Я поднялся на трибуну — наспех сколоченный помост, который матросы соорудили утром. За спиной встали Матюшенко, Фельдман, Людмила, Березовский и Плесков. У края помоста пристроился Пётр — он всё-таки увязался за нами и держал в руке не поварёшку, а сложенный листок. Видимо, текст речи или нового рецепта.
Я поднял руку. Гул начал стихать — медленно, неохотно, как затихает ветер перед грозой. Тысячи лиц обратились ко мне, и я почувствовал ту самую тяжесть, что всегда наваливалась перед сложной операцией.
— Товарищи! — голос разнёсся над площадью. — Две недели назад мы ушли из этого города. Ушли, потому что не были готовы — ни плана, ни базы, ни уверенности в завтрашнем дне.
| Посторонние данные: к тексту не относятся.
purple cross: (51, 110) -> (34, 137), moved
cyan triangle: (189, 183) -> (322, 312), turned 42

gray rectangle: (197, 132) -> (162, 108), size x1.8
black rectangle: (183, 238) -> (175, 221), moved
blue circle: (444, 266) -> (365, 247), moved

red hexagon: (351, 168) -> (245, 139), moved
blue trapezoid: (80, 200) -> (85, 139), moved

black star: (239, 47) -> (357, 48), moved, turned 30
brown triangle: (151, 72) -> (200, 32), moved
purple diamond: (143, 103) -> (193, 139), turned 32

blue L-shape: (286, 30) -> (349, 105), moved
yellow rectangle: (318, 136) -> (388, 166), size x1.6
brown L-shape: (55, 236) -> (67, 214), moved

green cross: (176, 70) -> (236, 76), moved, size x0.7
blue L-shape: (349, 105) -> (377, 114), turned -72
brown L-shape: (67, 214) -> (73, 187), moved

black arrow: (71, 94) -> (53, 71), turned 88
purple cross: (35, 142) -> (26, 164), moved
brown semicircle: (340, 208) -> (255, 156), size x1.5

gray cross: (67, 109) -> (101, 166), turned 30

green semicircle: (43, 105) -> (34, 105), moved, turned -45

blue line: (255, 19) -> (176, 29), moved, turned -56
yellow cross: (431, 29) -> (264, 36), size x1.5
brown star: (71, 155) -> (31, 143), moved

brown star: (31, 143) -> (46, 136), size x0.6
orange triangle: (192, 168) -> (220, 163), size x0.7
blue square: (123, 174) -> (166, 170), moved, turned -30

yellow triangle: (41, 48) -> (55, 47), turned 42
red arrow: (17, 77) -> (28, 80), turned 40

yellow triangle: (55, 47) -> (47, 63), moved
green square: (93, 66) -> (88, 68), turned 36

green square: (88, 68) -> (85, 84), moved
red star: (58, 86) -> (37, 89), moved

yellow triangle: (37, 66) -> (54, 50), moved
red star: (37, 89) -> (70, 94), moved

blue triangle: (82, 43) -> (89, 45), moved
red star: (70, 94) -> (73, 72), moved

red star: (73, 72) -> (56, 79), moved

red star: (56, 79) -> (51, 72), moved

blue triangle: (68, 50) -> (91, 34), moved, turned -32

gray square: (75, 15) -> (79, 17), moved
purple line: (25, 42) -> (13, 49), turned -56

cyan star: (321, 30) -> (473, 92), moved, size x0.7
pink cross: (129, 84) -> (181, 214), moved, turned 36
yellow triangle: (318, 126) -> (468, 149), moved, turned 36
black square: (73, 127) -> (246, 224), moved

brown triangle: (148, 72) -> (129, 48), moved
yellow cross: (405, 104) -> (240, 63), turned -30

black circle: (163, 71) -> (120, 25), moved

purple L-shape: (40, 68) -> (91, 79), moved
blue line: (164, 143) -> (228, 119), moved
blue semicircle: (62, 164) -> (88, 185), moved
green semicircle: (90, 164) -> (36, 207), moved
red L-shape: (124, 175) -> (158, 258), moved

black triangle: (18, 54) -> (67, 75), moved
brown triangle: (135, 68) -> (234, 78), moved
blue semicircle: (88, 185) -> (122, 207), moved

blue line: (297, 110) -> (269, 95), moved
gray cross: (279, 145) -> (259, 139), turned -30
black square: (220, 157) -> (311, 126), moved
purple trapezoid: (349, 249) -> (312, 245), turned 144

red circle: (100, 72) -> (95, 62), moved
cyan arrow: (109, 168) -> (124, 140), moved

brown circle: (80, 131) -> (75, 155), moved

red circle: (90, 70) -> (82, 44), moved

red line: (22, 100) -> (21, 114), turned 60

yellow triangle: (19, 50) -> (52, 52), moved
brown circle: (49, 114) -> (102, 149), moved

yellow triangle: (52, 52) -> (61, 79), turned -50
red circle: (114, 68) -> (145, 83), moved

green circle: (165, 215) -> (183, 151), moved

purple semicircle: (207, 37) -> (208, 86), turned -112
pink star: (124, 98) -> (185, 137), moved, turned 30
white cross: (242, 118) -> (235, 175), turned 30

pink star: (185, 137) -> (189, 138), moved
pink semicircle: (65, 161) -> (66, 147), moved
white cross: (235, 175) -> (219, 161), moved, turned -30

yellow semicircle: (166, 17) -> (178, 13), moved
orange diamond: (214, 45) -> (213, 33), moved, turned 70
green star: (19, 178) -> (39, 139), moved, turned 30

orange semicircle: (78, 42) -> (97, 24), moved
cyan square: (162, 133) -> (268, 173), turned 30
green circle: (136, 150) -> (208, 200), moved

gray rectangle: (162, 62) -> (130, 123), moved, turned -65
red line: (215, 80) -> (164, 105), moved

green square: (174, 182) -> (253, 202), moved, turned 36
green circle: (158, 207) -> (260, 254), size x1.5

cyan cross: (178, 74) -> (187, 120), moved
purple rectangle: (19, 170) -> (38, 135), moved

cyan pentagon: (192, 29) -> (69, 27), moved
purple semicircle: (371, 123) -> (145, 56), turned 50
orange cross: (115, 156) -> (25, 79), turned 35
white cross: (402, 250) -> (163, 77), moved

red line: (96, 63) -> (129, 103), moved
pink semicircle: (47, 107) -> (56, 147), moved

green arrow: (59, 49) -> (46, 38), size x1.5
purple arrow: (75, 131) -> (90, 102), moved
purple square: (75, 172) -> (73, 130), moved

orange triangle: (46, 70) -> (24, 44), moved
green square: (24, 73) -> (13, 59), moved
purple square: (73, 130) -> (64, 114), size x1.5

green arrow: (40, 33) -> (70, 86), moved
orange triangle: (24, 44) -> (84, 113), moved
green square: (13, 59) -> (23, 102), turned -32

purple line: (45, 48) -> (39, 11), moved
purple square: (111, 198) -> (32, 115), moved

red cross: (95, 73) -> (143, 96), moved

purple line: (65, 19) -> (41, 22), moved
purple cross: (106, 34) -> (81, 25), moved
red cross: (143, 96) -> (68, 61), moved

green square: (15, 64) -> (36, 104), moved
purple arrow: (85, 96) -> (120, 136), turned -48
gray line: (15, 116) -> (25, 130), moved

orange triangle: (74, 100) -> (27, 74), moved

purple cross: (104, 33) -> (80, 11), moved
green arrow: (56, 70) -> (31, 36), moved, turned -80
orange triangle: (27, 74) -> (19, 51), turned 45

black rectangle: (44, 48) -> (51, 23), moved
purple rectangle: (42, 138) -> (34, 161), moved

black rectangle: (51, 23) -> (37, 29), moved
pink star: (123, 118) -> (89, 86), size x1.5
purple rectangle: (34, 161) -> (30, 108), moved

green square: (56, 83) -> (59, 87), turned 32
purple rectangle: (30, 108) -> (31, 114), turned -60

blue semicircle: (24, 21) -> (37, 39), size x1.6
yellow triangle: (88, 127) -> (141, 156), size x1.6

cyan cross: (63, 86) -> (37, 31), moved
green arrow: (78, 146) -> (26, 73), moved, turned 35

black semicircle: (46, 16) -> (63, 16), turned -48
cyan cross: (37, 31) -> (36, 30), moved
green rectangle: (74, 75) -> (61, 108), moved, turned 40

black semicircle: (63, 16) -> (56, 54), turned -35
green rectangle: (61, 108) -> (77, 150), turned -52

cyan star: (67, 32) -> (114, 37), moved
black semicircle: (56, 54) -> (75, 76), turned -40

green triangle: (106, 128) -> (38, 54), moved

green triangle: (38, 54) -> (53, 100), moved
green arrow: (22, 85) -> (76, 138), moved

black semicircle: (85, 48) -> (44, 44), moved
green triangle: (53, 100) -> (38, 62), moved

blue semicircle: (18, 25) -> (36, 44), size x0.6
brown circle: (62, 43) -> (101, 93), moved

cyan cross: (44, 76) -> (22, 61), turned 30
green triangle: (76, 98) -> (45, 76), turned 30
Сегодня мы вернулись. И мы готовы.
По толпе прокатился гул. Я дал ему утихнуть.
— С сегодняшнего дня Одесса — красный город. Власть принадлежит Совету рабочих депутатов. Полиция разоружена, жандармы изгнаны. Чиновники, которые ещё вчера грабили народ, теперь отчитываются перед нами. Мы взяли Арсенал — теперь у нас есть оружие. Взяли казну — теперь есть средства. Взяли власть — и теперь она ваша.
— А что с теми, кто не за нас? — выкрикнул кто-то из задних рядов.
— Ничего. Мы не мстим и не караем. Те, кто не хочет с нами, могут уйти. Но те, кто остаётся, должны понимать: здесь новый порядок. Хлеб не дорожает каждый день, за правду не расстреливают, а рабочий человек — не быдло, а гражданин.
Толпа взорвалась криками. Люди обнимались, плакали женщины, старый грузчик в первом ряду сдёрнул картуз и вытирал глаза. Я дал им прокричаться и снова поднял руку.
— Но этого мало! — продолжил я, когда шум стих. — Одесса только начало. Мы должны вооружить каждого, кто готов бороться. Создать боевые дружины. Подготовиться к тому, что царские войска попытаются вернуть город. И быть готовыми дать отпор.
— Где брать оружие? — выкрикнул молодой парень в кепке у самого помоста.
— Оружие есть. Мы захватили Арсенал — триста двадцать ящиков с винтовками, пятьсот револьверов, два пулемёта. Хватит на тысячу человек. Но оружие получат не все — только те, кто готов пройти обучение, подчиняться приказам и понимает, что революция это порядок, а не погром.
— А где записываться? — раздался ещё голос.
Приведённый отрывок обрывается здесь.